| REQUIRED WORK |
Your copy of the entries below should hold exactly the lines from the one containing "V průběhu schůzky" to the one containing "duenarentzako. Nire gomendioa?", inclusive, and no pictures.

Saved data entries:
========================
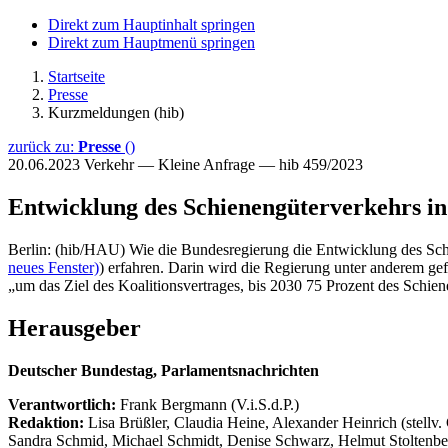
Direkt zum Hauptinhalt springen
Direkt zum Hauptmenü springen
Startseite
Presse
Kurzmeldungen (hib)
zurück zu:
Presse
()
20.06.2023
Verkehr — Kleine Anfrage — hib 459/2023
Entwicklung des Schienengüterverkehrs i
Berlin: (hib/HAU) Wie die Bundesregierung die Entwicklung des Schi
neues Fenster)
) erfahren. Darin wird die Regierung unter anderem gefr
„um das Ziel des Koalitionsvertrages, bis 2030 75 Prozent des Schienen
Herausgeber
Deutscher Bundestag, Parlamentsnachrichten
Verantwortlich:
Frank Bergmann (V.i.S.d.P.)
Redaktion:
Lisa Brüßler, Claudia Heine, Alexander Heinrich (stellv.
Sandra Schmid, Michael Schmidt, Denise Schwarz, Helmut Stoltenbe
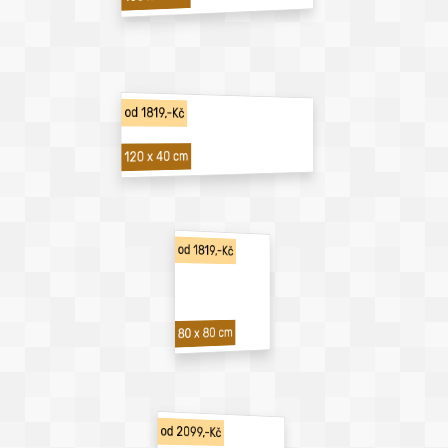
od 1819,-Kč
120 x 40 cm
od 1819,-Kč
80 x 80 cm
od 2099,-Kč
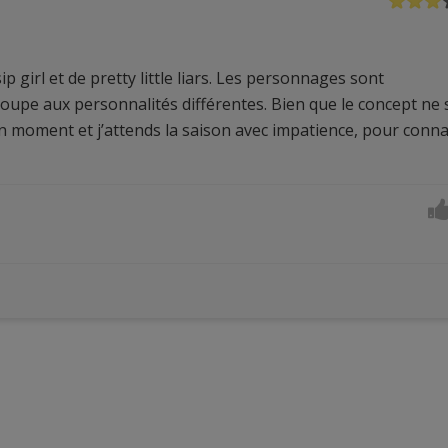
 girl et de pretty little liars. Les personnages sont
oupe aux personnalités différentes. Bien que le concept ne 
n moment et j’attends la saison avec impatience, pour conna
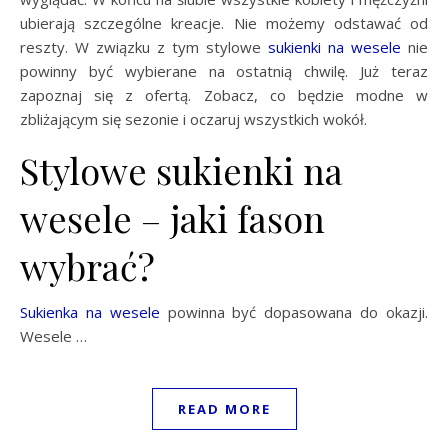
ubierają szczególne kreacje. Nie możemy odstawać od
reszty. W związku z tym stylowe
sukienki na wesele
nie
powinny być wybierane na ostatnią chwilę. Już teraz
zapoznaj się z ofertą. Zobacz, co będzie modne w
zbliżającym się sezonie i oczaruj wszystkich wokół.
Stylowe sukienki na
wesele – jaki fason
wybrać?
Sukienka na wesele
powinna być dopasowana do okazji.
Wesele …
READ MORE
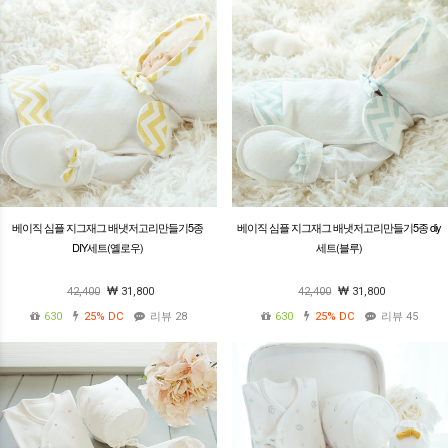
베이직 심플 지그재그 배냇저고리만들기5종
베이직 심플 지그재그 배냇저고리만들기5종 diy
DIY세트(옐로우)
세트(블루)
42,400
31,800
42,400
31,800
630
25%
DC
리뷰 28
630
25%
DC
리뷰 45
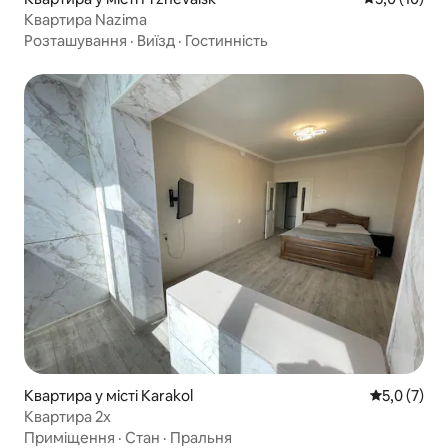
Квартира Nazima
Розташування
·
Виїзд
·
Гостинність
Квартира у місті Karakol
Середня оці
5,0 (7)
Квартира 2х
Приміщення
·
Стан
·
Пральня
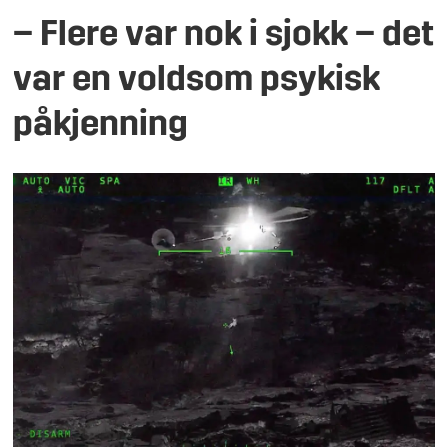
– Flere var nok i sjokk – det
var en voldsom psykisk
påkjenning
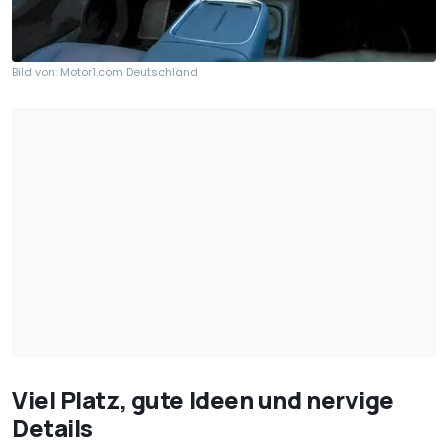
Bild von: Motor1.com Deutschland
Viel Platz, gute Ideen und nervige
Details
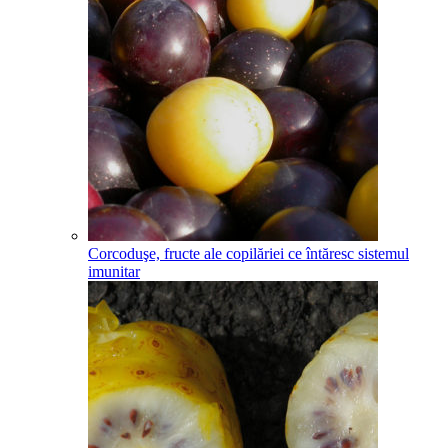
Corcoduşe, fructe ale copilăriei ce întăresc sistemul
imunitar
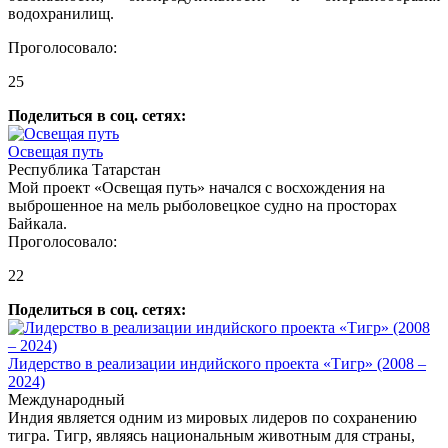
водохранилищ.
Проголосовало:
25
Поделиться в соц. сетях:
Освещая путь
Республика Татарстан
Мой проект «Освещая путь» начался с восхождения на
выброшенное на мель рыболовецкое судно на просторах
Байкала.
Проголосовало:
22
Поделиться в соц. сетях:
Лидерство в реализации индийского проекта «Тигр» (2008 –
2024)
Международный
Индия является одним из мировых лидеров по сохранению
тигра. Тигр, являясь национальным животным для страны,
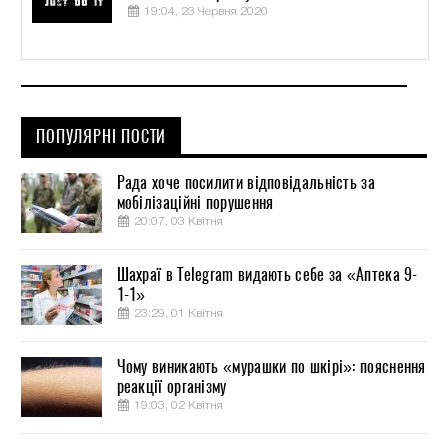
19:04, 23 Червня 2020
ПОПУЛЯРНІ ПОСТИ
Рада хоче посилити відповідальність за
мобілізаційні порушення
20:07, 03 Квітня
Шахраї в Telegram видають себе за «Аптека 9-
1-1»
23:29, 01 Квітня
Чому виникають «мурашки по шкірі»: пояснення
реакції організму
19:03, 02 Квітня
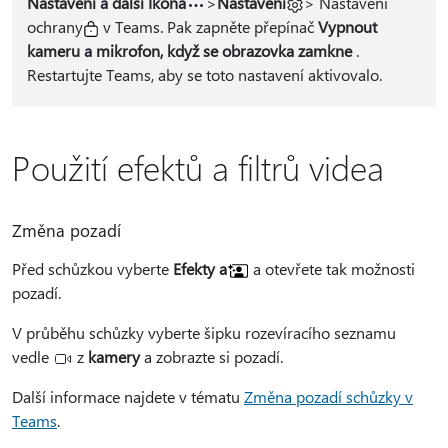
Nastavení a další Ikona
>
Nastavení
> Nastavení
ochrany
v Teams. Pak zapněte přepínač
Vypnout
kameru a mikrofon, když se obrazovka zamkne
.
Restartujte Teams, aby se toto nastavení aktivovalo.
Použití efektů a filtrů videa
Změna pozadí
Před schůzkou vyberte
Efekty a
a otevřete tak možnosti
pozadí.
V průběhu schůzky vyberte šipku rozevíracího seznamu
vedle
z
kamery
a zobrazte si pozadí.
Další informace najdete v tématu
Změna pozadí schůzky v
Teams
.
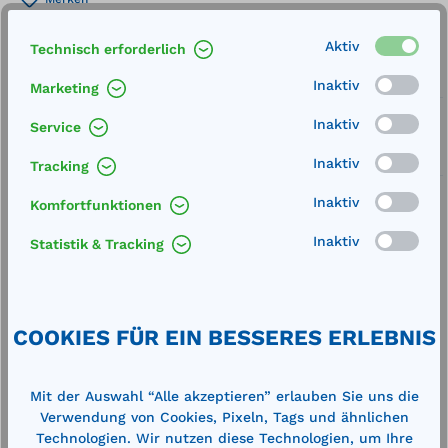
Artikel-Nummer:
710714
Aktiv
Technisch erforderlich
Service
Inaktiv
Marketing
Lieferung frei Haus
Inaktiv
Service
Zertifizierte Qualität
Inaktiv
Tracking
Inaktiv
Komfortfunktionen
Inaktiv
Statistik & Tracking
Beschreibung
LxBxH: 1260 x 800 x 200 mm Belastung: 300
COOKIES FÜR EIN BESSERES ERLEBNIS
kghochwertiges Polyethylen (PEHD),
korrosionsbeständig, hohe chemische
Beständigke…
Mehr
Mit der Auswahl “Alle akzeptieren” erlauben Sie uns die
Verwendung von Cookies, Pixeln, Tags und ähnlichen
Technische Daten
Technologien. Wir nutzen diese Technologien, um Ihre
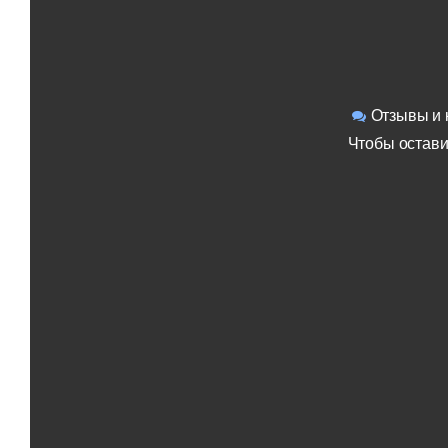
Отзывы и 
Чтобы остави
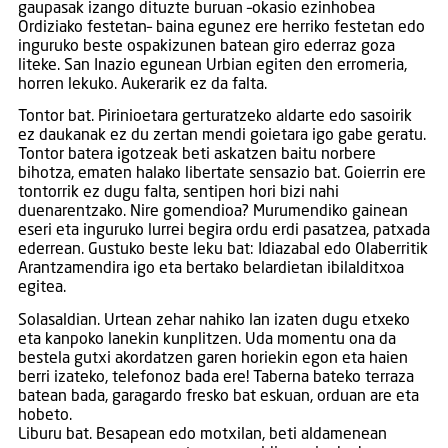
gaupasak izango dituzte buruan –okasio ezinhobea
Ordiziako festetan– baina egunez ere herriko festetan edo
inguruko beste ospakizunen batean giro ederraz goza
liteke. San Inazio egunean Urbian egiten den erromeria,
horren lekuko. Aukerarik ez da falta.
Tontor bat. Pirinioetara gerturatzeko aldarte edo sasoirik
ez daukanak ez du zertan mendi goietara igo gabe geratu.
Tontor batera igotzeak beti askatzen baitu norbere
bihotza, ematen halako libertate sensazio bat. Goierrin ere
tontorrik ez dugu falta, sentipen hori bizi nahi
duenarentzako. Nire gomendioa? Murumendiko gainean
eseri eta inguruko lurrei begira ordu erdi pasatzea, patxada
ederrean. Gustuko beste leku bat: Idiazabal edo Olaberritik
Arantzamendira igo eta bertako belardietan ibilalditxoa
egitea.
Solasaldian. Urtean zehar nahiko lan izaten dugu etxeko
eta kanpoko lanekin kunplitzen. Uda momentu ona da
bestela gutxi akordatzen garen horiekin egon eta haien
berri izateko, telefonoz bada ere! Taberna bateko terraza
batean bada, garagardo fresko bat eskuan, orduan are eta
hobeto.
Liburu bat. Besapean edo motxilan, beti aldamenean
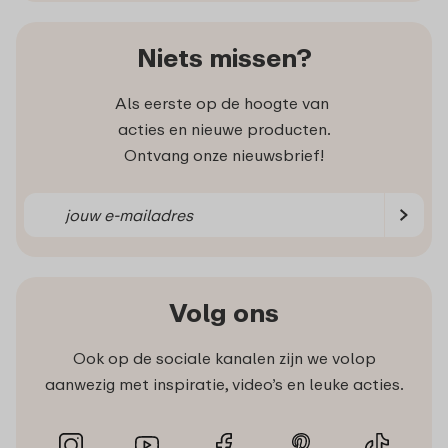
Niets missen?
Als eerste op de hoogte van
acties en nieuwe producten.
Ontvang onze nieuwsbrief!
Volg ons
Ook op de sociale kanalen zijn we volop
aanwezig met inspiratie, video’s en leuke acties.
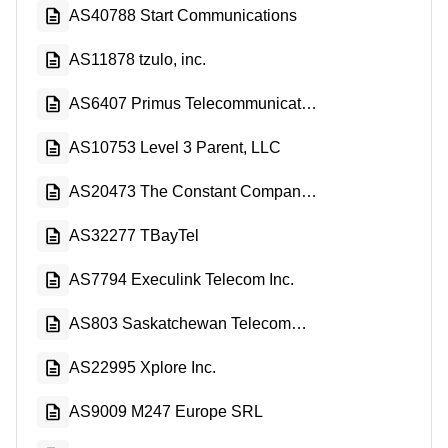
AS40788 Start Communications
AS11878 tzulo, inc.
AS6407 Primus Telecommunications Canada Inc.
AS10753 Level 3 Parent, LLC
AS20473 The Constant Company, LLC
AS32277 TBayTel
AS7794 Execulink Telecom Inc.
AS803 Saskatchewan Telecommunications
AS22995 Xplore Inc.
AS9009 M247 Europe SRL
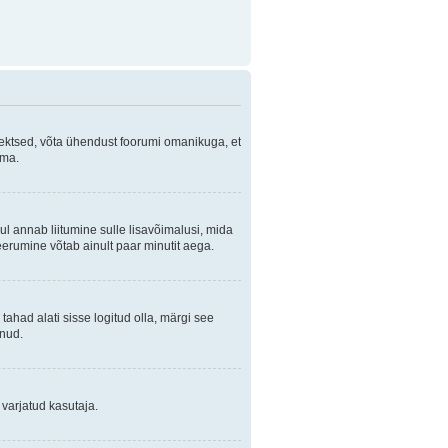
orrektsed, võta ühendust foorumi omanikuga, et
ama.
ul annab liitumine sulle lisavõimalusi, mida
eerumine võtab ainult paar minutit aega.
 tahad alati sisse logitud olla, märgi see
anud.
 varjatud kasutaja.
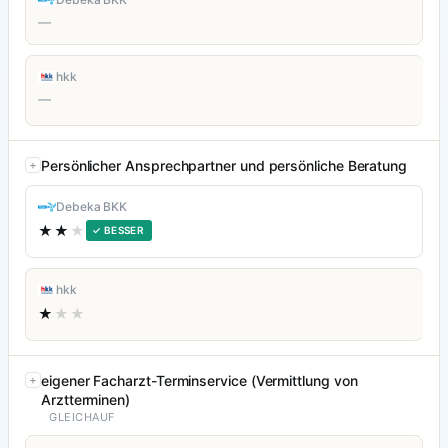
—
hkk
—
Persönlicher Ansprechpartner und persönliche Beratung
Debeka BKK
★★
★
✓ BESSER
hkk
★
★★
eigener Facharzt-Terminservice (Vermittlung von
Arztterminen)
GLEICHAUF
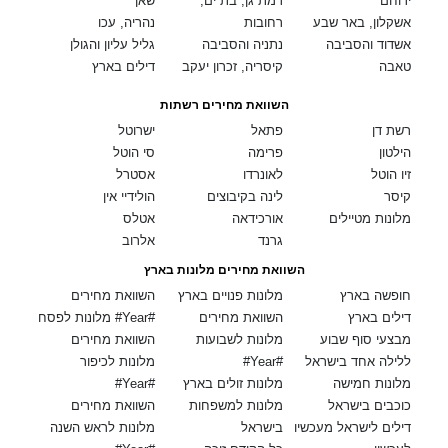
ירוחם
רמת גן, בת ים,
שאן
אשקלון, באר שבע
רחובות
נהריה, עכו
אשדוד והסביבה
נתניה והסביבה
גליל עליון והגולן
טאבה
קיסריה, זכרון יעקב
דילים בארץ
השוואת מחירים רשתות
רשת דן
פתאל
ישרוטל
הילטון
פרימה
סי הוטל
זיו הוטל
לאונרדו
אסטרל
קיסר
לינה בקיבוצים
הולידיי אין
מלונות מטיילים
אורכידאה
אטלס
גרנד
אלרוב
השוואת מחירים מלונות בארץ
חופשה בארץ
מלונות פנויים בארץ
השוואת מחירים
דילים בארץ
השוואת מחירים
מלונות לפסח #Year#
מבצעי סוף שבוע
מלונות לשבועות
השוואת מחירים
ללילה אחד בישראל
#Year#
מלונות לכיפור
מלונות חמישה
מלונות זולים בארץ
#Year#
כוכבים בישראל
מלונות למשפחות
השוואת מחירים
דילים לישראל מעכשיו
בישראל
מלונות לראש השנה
========================
| EXERCISE RESPONSE |
V průběhu schůzky vyberte šipku rozevíracího seznamu
vedle
z
kamery
a zobrazte si pozadí.
Další informace najdete v tématu
Změna pozadí schůzky v
Teams
.
Artikel-Nummer:
710714
Aktiv
Technisch erforderlich
Service
Inaktiv
Marketing
Lieferung frei Haus
Inaktiv
Service
Zertifizierte Qualität
Inaktiv
Tracking
Inaktiv
Komfortfunktionen
Inaktiv
Statistik & Tracking
Beschreibung
LxBxH: 1260 x 800 x 200 mm Belastung: 300
COOKIES FÜR EIN BESSERES ERLEBNIS
kghochwertiges Polyethylen (PEHD),
korrosionsbeständig, hohe chemische
Beständigke…
Mehr
Mit der Auswahl “Alle akzeptieren” erlauben Sie uns die
Verwendung von Cookies, Pixeln, Tags und ähnlichen
Technische Daten
Technologien. Wir nutzen diese Technologien, um Ihre
Отзывы и 
Чтобы остави
gaupasak izango dituzte buruan –okasio ezinhobea
Ordiziako festetan– baina egunez ere herriko festetan edo
inguruko beste ospakizunen batean giro ederraz goza
liteke. San Inazio egunean Urbian egiten den erromeria,
horren lekuko. Aukerarik ez da falta.
Tontor bat. Pirinioetara gerturatzeko aldarte edo sasoirik
ez daukanak ez du zertan mendi goietara igo gabe geratu.
Tontor batera igotzeak beti askatzen baitu norbere
bihotza, ematen halako libertate sensazio bat. Goierrin ere
tontorrik ez dugu falta, sentipen hori bizi nahi
duenarentzako. Nire gomendioa? Murumendiko gainean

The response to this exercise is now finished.